Wednesday, November 19, 2008

bloody cold

the nation of sweden is not known for producing genre films. when we consider cinema sweden we tend to think of the great ingmar bergman's psycho-sociological studies of faith, love and death. but blood and guts, monsters and bogeyman, just doesn't leap to mind.

at least i don't. in fact, i can't recall a single swedish horror film, period. swedish exploitation films, yes, after all if you came of age in the 1970s then you probably had at least heard the phrase swedish erotica, which were a series of porn movies released to the scumotoriums and grindhouses in the u.s. and there are the sexploitation flicks of american born joe sarno who made many movies in sweden with swedish actors, including one of his more infamous films jag - en oskuld. but i'm pressed to think of one swedish horror movie.

there are very few movies i look forward to seeing. i rarely go to the theaters prefering to see movies on disc. perhaps it's because there seems to be a glut of superhero movies out there. i like superheroes but lately that seems the only type of flick hollywood is willing to produce. well, superheroes and bad remakes of current genre films from both europe and asia. enough!

so now then i'm reading rave reviews of the swedish vampire flick let the right one in directed by tomas alfredson, this is his first genre movie, and based on the novel by john ajvide lindqvist. i know very little about the source material and alfredson is a totally new director to me. yet, a few searches on the net and watching the trailer a couple of times and, well, i'm stoked. the movie is a love story of two twelve year olds, one a bullied boy and the other a vampire. i'm not big on the vampire mythos. i find the vampire too romantic and melancholy a figure to find sympathetic. if i had my choice between a roomful of gut-munching zombies or the company of a sad, distant and lonely un-alive soul, i'll take my chances with the gut-munchers.

still, this film is scheduled - i think, i hope so at any rate - to open at one of sac's arthouses, the crest, on 11-28. i've marked the date.

Monday, November 17, 2008

chopsticks

it's been a wonderful but very warm weekend. warm as in the weather with a daytime high temperature is in the high 70s f. which is a bit weird and rare even for sunny northern california. but i've been grooving on it. the light is simply gorgeous and the high 70s is still shorts weather. so we took nicholas to the nimbus fish hatchery today, a fish ladder on the american river for both steelhead salmon and rainbow trout. except that this was a bad year for both fish so the populations are low and being at the hatchery on such a sunny and warm day could not but remind me not of abundance but of scarcity. how we are depleting this planet and soon the shit will hit the fan.

but that sounds rather bleak and glum. and i surely didn't feel like either. nicholas had a blast feeding the fingerlings with these tiny pellets of fish food. the fish were jumping big time. we were splashed by the young fish and by the end of our visit we stank from the high stink of concentrated fish chow.
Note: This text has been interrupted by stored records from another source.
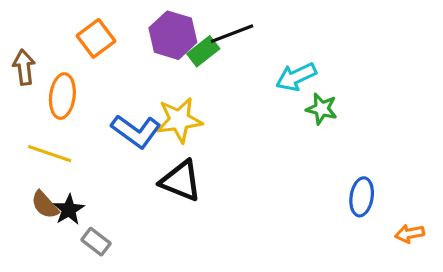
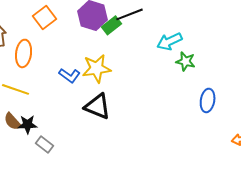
blue L-shape: (136, 131) -> (70, 75), size x0.7
blue ellipse: (362, 197) -> (208, 100), moved
black star: (69, 210) -> (28, 124), turned 30

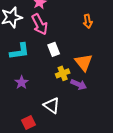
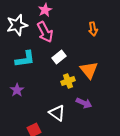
white rectangle: (54, 49) -> (59, 57), turned 72
purple star: (22, 82) -> (17, 90), moved
purple arrow: (79, 84) -> (84, 103), moved

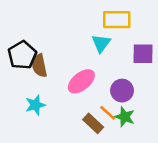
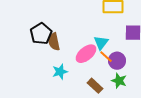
cyan triangle: (101, 43) -> (101, 43), moved
cyan star: (35, 105) -> (60, 72), moved
orange line: (108, 113) -> (106, 57), moved

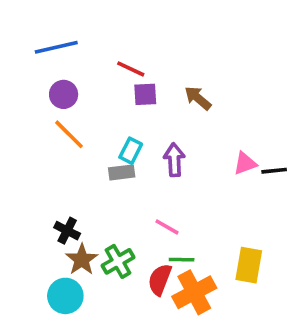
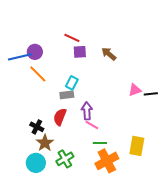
blue line: (56, 47) -> (20, 57), moved
purple arrow: (174, 160) -> (87, 111), moved
green cross: (118, 261) -> (65, 159), moved
red semicircle: (160, 280) -> (60, 117), moved

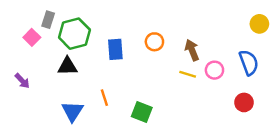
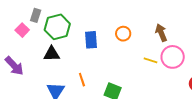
brown arrow: (192, 50) -> (161, 33), moved
pink circle: (214, 70) -> (173, 57), size x1.5
purple arrow: (22, 81) -> (14, 66), size x1.5

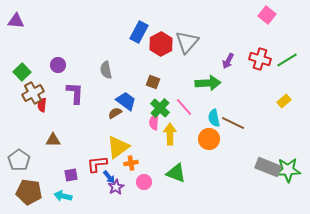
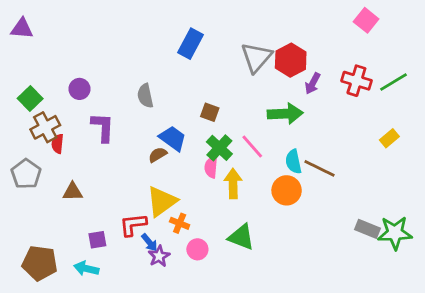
red hexagon: (161, 44) -> (291, 60), moved
gray pentagon: (19, 160) -> (26, 174), moved
orange cross: (131, 163) -> (180, 223), turned 32
gray rectangle: (268, 167) -> (367, 229), size x0.7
well then anyway, last night we ate at a local vietnamese restaurant that serves strictly vegetarian dishes, andy nguyen. there is a small chain of the restaurant in town but this particular store located on broadway blvd in downtown is, or so i've read somewhere, owned by the divorced wife of the founder of the chain and because of her buddhism stopped serving meat. the food is delicious and as we were served our appetizers nicholas noticed at the next table over the diners using chopsticks. he never held a chopstick in his life but that wasn't going to stop the boy for he - and me too - have been watching kung fu panda on dvd and the hero of the movie, po, is trained in the art of kung fu by his master thru po's love of food.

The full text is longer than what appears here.